The gender gap between annual expected retirement incomes for 2017 has widened by £1,000, with men’s average expected income increasing while that of women has dropped back, according to Prudential.
Research by the group has indicated women expecting to retire this year will now be £6,400 a year worse off on average than their male counterparts – and nearly £200 a year worse off than women who retired in 2016.
Women retiring this year can expect an average annual income of £14,300 but, while that is the second highest amount on record, it is down from last year’s figure of £14,500.
Despite the drop, the survey found women feeling slightly more confident about their finances, with half (50%) saying they were financially well-prepared for retirement, compared with 48% in 2016.
Meanwhile men’s expected retirement incomes have shown a fifth consecutive year of growth.
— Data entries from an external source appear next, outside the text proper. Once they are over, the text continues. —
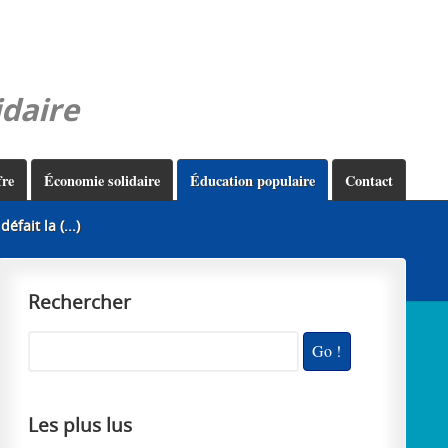
idaire
fre
Économie solidaire
Éducation populaire
Contact
fait la (...)
Rechercher
Les plus lus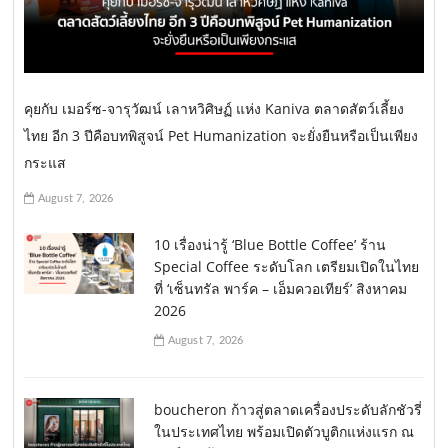
คุยกับ เมอร์ซ-จารุวัฒน์ เลาหวิศิษฏ์ แห่ง Kaniva ตลาดสัตว์เลี้ยง
ไทย อีก 3 ปีคือบทพิสูจน์ Pet Humanization จะยั่งยืนหรือเป็นเพียง
กระแส
August 7, 2026
10 เรื่องน่ารู้ ‘Blue Bottle Coffee’ ร้าน
Special Coffee ระดับโลก เตรียมเปิดในไทย
ที่ ‘เซ็นทรัล พาร์ค – เอ็มควอเทียร์’ สิงหาคม
2026
August 7, 2026
boucheron ก้าวสู่ตลาดเครื่องประดับลักชัวรี่
ในประเทศไทย พร้อมเปิดตัวบูติกแห่งแรก ณ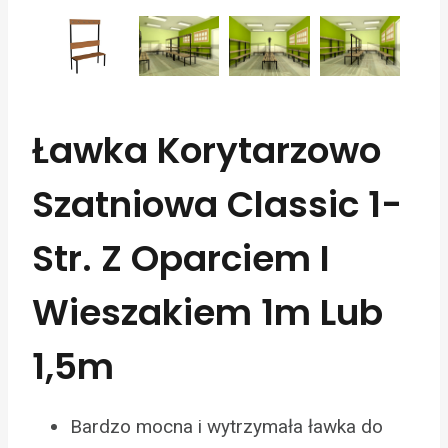
Ławka Korytarzowo
Szatniowa Classic 1-
Str. Z Oparciem I
Wieszakiem 1m Lub
1,5m
Bardzo mocna i wytrzymała ławka do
Men retiring this year can expect an average annual retirement income of £20,700 – £900 more than last year.
The Prudential study – which surveyed 10,605 non-retired UK adults aged 45 and over, including 1,000 planning to retire in 2017 – suggested men retiring this year would be 45% better off than women.
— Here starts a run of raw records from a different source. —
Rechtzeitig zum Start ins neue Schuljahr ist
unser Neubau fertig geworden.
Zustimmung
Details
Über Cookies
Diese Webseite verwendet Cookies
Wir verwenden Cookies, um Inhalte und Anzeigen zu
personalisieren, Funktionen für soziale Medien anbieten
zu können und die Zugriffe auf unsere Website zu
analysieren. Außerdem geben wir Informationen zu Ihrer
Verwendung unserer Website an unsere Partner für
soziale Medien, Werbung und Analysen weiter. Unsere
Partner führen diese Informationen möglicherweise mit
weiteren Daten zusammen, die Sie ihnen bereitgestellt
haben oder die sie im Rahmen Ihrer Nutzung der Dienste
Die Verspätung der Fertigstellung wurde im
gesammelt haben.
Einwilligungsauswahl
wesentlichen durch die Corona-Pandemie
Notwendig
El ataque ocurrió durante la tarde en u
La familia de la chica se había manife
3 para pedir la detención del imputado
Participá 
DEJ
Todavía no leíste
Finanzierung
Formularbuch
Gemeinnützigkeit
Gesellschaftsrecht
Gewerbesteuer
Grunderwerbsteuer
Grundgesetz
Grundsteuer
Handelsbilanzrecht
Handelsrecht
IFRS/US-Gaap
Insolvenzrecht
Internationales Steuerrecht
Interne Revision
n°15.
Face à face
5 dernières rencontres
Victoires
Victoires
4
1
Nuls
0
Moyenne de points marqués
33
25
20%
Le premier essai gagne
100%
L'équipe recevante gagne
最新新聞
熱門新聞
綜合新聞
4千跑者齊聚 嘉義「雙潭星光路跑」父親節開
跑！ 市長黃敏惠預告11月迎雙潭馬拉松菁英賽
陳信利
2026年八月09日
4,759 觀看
According to Prudential, the gender gap was at its widest in 2008 when the average expected retirement income for men was 84% higher than the equivalent figure for women.
‘No equality’
The group’s retirement income expert Kirsty Anderson said the widening of the gender gap highlighted by the survey probably reflected the fact many women will enter retirement having taken career breaks and changed their working patterns to look after dependants.
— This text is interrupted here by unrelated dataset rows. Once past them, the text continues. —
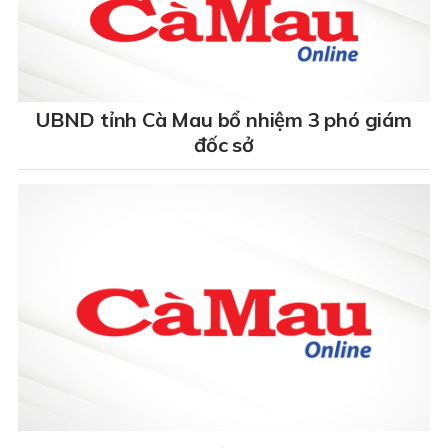
UBND tỉnh Cà Mau bổ nhiệm 3 phó giám
đốc sở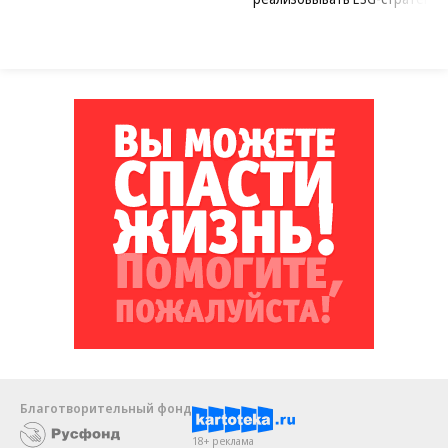
Благотворительный фонд
18+ реклама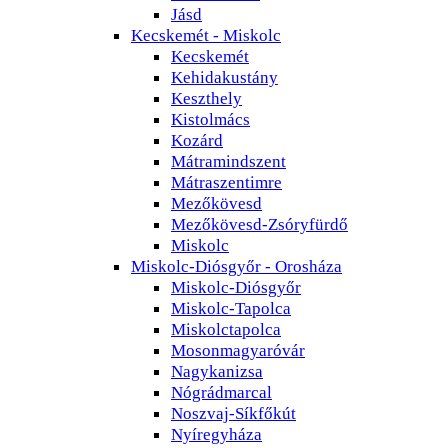
Jásd
Kecskemét - Miskolc
Kecskemét
Kehidakustány
Keszthely
Kistolmács
Kozárd
Mátramindszent
Mátraszentimre
Mezőkövesd
Mezőkövesd-Zsóryfürdő
Miskolc
Miskolc-Diósgyőr - Orosháza
Miskolc-Diósgyőr
Miskolc-Tapolca
Miskolctapolca
Mosonmagyaróvár
Nagykanizsa
Nógrádmarcal
Noszvaj-Síkfőkút
Nyíregyháza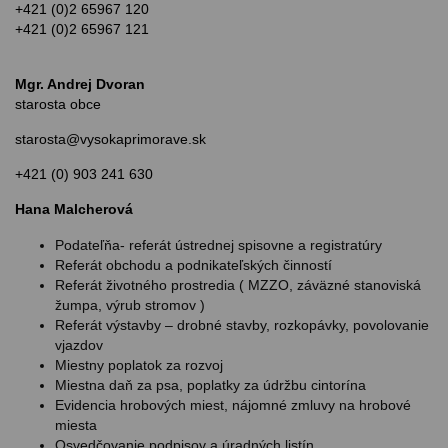
+421 (0)2 65967 120
+421 (0)2 65967 121
Mgr. Andrej Dvoran
starosta obce
starosta@vysokaprimorave.sk
+421 (0) 903 241 630
Hana Malcherová
Podateľňa- referát ústrednej spisovne a registratúry
Referát obchodu a podnikateľských činností
Referát životného prostredia ( MZZO, záväzné stanoviská
žumpa, výrub stromov )
Referát výstavby – drobné stavby, rozkopávky, povolovanie
vjazdov
Miestny poplatok za rozvoj
Miestna daň za psa, poplatky za údržbu cintorína
Evidencia hrobových miest, nájomné zmluvy na hrobové
miesta
Osvedčovanie podpisov a úradných listín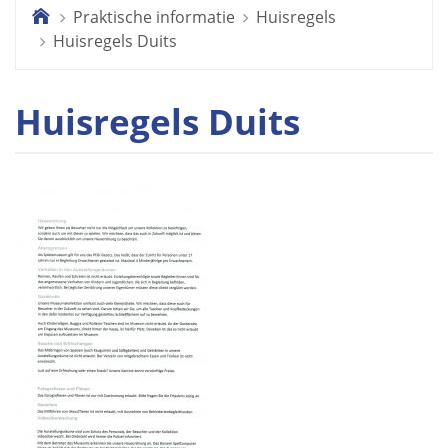
Praktische informatie
Huisregels
.
Huisregels Duits
Huisregels Duits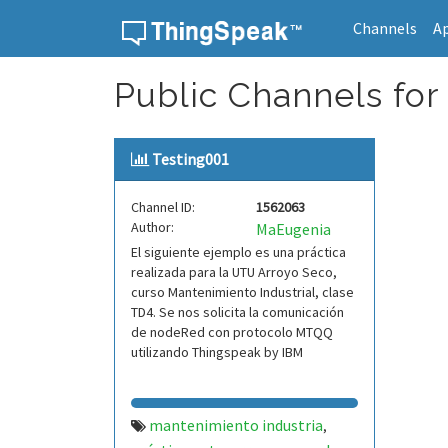
Channels
A
Skip to content
Public Channels for 
Testing001
Channel ID:
1562063
Author:
MaEugenia
El siguiente ejemplo es una práctica
realizada para la UTU Arroyo Seco,
curso Mantenimiento Industrial, clase
TD4. Se nos solicita la comunicación
de nodeRed con protocolo MTQQ
utilizando Thingspeak by IBM
mantenimiento industria
,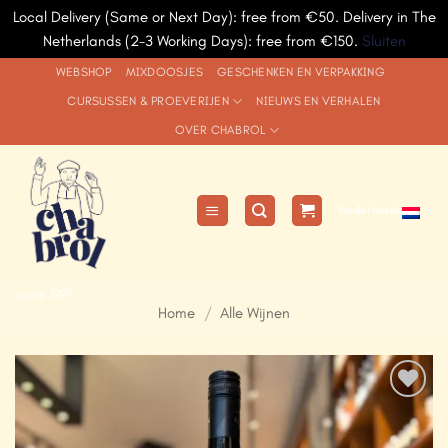
Local Delivery (Same or Next Day): free from €50. Delivery in The
Netherlands (2-3 Working Days): free from €150.
Sluiten
Ga
WEBSHOP
MIXDOOSJES
GESCHENKEN EN VERPAKKING
naar
CURSUSSEN & PROEVERIJEN
NIEUWS EN VERHALEN
inhoud
OVER CHABROL
Nederlands
since 1991
Home
/
Alle Wijnen
Add to
Wishlist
“With a greater number of women staying in the workforce for longer these days, and employers increasingly offering more flexible working patterns, the outlook looks more positive for women’s retirement incomes in the future,” she added.
Anderson also described it as “encouraging” that many women planning to retire in 2017 were feeling financially well prepared.
Jane Cowley, campaign director of Women Against State Pension Inequality (WASPI), was less optimistic, however, observing: “Prudential’s research only goes to underline what WASPI women have known all along – there is no equality between men and women in retirement.
“The government’s mismanaged attempts to equalise the state pension age have exacerbated this situation, with women receiving one year’s notice of a six-year increase to their state pension allowance, while men had six years’ notice of a one-year increase.”
She added: “WASPI supports the equalisation of state pension ages, but calls on the government to address the unfair way in which they have been carried out, which has only compounded the inequalities in retirement income already experienced by 1950s women.”
Meanwhile, the Department for Work and Pensions called the findings into question.
It said: “Thanks to our pensions reforms we expect 3.6 million women to be newly saving or saving more by next year compared to 2012 and the new state pension also means that, by 2030, three million women will on average be better off by £550 a year.
“But there is more to do to ensure that women have the opportunity to build up the pensions savings they will need, which is why we will be increasing minimum contributions for workplace pensions over the coming years.”